This text is part of the special Philanthropy section
When you lead a fulfilling life and feel privileged, there may come a time when you want to give back. Many people then turn to their alma mater. But the UQAM Foundation can also count on donors who choose the university without having any direct link with it.
Anne and Gérard Bélanger started giving the UQAM Foundation $ 50,000 per year in 2015 to provide financial support bursaries to students in all faculties.
“The amount is reduced to $ 54,000 with inflation, so this year, we were able to give a scholarship of $ 13,500 to the doctorate, two scholarships of $ 6,750 to the masters and ten scholarships of $ 2,700 to the bachelor’s degree”, rejoices the one who has agreed to reveal his name as a donor to have the chance to meet the students he supports.
“I like when they talk to me about them in the ceremonies to thank donors,” he says.
If the stories of young people who need financial support to pursue their university studies so touch Gérard Bélanger, it is because he has already been in this situation. Although he comes from a “fairly poor family”, he is well aware that he was very lucky to be able to go to university.

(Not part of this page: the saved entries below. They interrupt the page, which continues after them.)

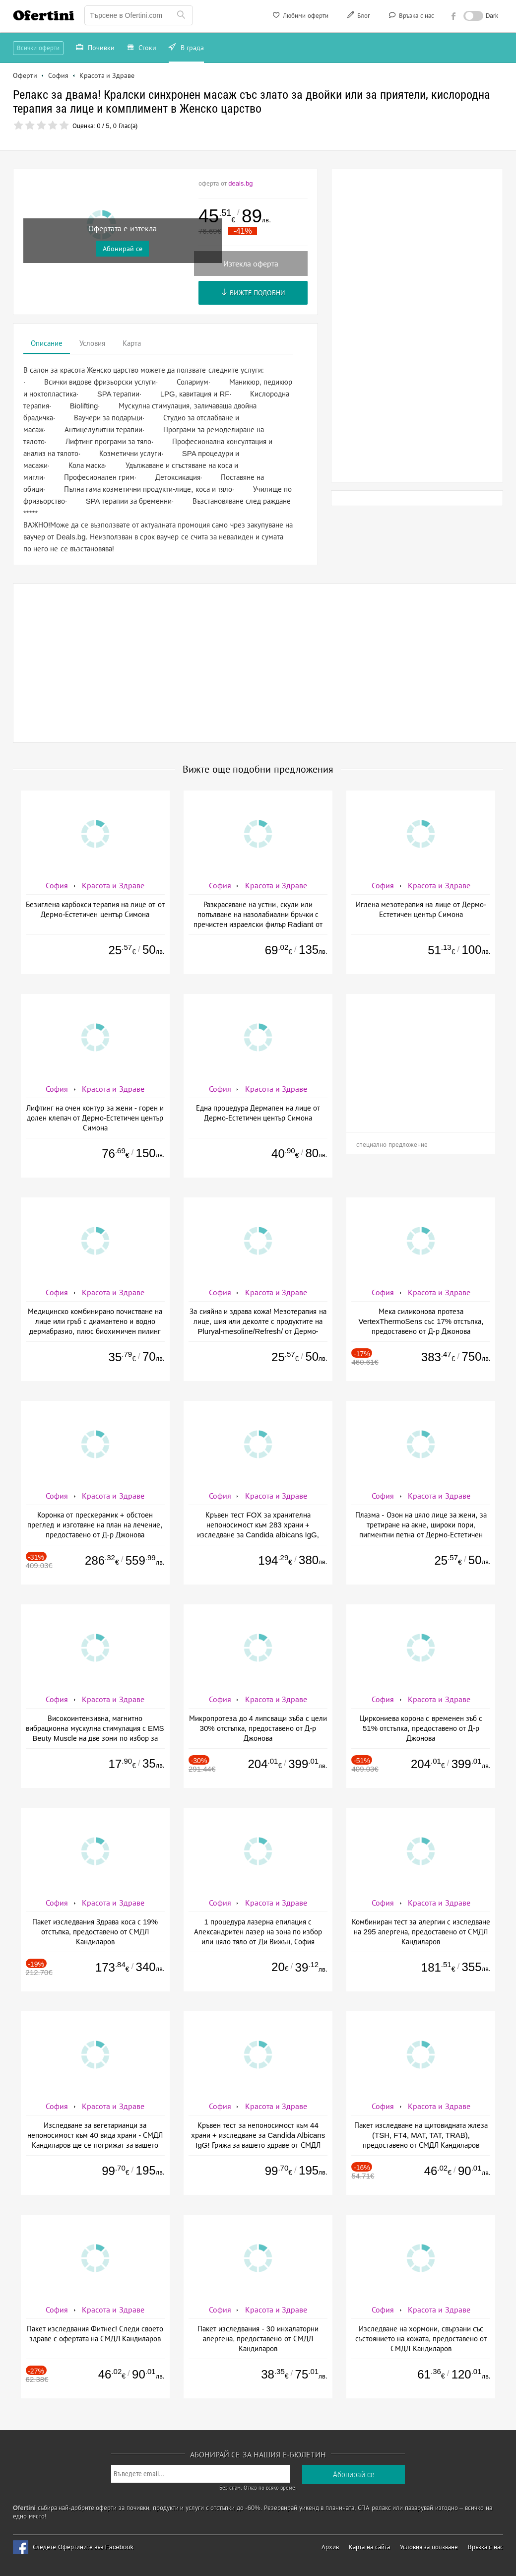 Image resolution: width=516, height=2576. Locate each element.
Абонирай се (122, 249)
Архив (330, 2547)
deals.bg (240, 183)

“I did not understand at the time, but it was really because there was the school reform in the French-speaking sector in the early 1960s that I was able to take the classical course that had just started. be offered in the public network, he says. My family would not have had the means to send me to a private school to do so. “
He then attended Sainte-Marie College, which a few years later became one of the founding establishments of UQAM. Then he went on to study economics at the University of Western, Ontario. He had borrowed money to finance his first year of master’s degree, and then he managed to get a scholarship that funded the rest of his studies. Even before completing his doctoral thesis, he landed a job at the International Monetary Fund (IMF), where he fully realized.
“Education has changed my life and I hope to be able to improve things for certain French-speaking students who are in a situation similar to the one I was at their age”, adds the one who lived in Washington and who was lucky. to travel a lot during his career.

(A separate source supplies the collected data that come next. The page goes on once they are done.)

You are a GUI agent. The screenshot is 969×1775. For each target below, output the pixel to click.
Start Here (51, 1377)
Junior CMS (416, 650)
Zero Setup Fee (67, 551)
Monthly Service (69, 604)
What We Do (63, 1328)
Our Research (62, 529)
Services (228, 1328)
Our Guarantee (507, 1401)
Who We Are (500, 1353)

Anne and Gérard Bélanger decided in 2001 to make a testamentary donation to the UQAM Foundation in order to provide financial support bursaries. Then they realized when they came back to Canada that they were well enough financially to start giving during their lifetime.
Support excellence and field activities
While some support accessibility, others encourage excellence. This is what Robert Wares, a McGill University graduate geologist and co-founder of the Osisko mining company, which donated $ 1 million to the UQAM Foundation in 2019, chose this.
It thus enabled the creation of the Marie-Victorin Capitalized Fund to support and promote training in the Department of Earth and Atmospheric Sciences. This fund offers merit scholarships of up to $ 5,000 to deserving students of the department, it supports the organization of field activities in Quebec, Canada and elsewhere in the world and allows the development of a teaching laboratory. of economic geology.
Better promote UQAM
Finding major donors with no direct link to UQAM is no small task. Sometimes it happens that an individual donation follows a corporate donation.
“We regularly meet with companies to raise funds and it happens that the donation relationship with an executive also develops in parallel,” notes Michelle Niceforo, Executive Director of the UQAM Foundation.
Large donors can also be directly approached to finance a project that sticks to their values. But one way or another, one thing remains. “The more UQAM shines for all its achievements and the more we put forward interesting and important projects, the more we will be able to find donors without direct ties to the university,” adds Michelle Niceforo.
UQAM has approximately 40,000 students per year and, since its creation in 1969, it has a total of over 280,000 graduates. UQAM’s School of Management Sciences (ESG) is the largest French-speaking management school in the world, with 15,000 students. UQAM also trains 30% of teachers in Quebec, including 70% of those in Montreal.